A Modern Approach to the Heckel Equation: The Effect of Compaction Pressure on the Yield Pressure of Ibuprofen and its Sodium Salt
- *Corresponding Authors:
- Hooper D
Pfizer Sandwich, Ramsgate Road
CT13 9ND, UK
E-mail: [email protected]
- John Mitchell
Medway Centre for Formulation Sciences
Faculty of Science and Engineering, The University of Greenwich at Medway
Central Avenue, Chatham Maritime, ME4 4TB, UK
E-mail: [email protected]
Received date: June 09, 2016; Accepted date: June 14, 2016; Published date: June 21, 2016
Citation: Hooper D, Clarke FC, Mitchell JC, Snowden MJ (2016) A Modern Approach to the Heckel Equation: The Effect of Compaction Pressure on the Yield Pressure of Ibuprofen and its Sodium Salt. J Nanomed Nanotechnol 7:381. doi:10.4172/2157-7439.1000381
Copyright: © 2016 Hooper D, et al. This is an open-access article distributed under the terms of the Creative Commons Attribution License, which permits unrestricted use, distribution, and reproduction in any medium, provided the original author and source are credited.
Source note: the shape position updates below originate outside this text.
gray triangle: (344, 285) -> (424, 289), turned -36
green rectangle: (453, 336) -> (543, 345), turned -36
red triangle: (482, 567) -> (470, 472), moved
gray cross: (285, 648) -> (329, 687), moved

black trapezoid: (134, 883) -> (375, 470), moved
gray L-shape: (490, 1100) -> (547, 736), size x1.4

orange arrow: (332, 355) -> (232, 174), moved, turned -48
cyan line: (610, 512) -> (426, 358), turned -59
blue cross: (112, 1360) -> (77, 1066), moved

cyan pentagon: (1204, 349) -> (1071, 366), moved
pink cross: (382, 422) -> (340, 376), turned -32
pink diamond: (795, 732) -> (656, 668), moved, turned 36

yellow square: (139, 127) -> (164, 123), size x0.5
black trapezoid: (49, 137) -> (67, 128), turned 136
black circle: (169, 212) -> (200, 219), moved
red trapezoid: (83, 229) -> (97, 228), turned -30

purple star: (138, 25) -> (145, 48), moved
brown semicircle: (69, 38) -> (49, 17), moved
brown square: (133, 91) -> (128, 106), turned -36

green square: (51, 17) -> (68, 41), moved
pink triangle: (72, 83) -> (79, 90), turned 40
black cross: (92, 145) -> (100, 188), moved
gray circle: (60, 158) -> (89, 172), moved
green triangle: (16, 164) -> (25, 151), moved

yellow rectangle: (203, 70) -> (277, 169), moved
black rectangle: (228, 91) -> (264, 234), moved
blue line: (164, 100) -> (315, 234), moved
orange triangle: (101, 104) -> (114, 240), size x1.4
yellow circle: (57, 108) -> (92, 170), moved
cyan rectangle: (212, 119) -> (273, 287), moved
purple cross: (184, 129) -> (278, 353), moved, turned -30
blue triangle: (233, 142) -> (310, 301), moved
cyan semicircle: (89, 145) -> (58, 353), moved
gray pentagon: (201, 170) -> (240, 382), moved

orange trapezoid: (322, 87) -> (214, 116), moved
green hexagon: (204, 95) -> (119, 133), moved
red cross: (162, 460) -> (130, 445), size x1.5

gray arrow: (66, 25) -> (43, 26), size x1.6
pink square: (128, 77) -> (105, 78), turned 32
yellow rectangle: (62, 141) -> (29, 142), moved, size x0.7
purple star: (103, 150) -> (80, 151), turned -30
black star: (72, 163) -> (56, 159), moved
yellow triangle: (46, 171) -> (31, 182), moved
Despite being heavily criticised in the literature the most widely used and accepted compaction equation is the Heckel equation proposed by Heckel in 1961. Its presence in literature for 55 years is due to the ease in which it can distinguish between plastic and brittle materials. Achieving the correct balance of plastic and brittle materials in a formulation is critical to ensure adequate tablet strength is achieved therefore classifying materials using the Heckel equation is attractive. Despite the importance of this understanding, especially in the design and manufacture of direct compression formulations, there are no set analytical testing standards or materials classification guidelines. Instead many workers have attempted to develop techniques for the measurement and classification of a materials deformation but there is still confusion and contradiction present in this field. In this study we report the effect of compaction pressure on the yield pressure of ibuprofen and its sodium salt. Ibuprofen and its sodium salt were selected as models for study due to the availability of comparative literature yield pressure values. The reported variation in yield pressure can be significant e.g, ibuprofen which has literature values of 21-1139 MPa. This study proposes an approach to determine yield pressure from the Heckel equation using a linear regression method. The full linear regression methodology utilised is described and is used to report the yield pressure of ibuprofen and its sodium salt dihydrate. This technique reveals the most representative compaction pressure in order to derive yield pressure to be 121 MPa. The yield pressure of ibuprofen and its sodium salt have been shown to increase with increasing compaction pressure. The reported values lie between 52-78 MPa for ibuprofen and 48-75 MPa for ibuprofen sodium dihydrate. The slightly lower reported yield pressure values for ibuprofen sodium suggest increased plasticity which could be attributed to the water contained within the structure acting as a plasticiser.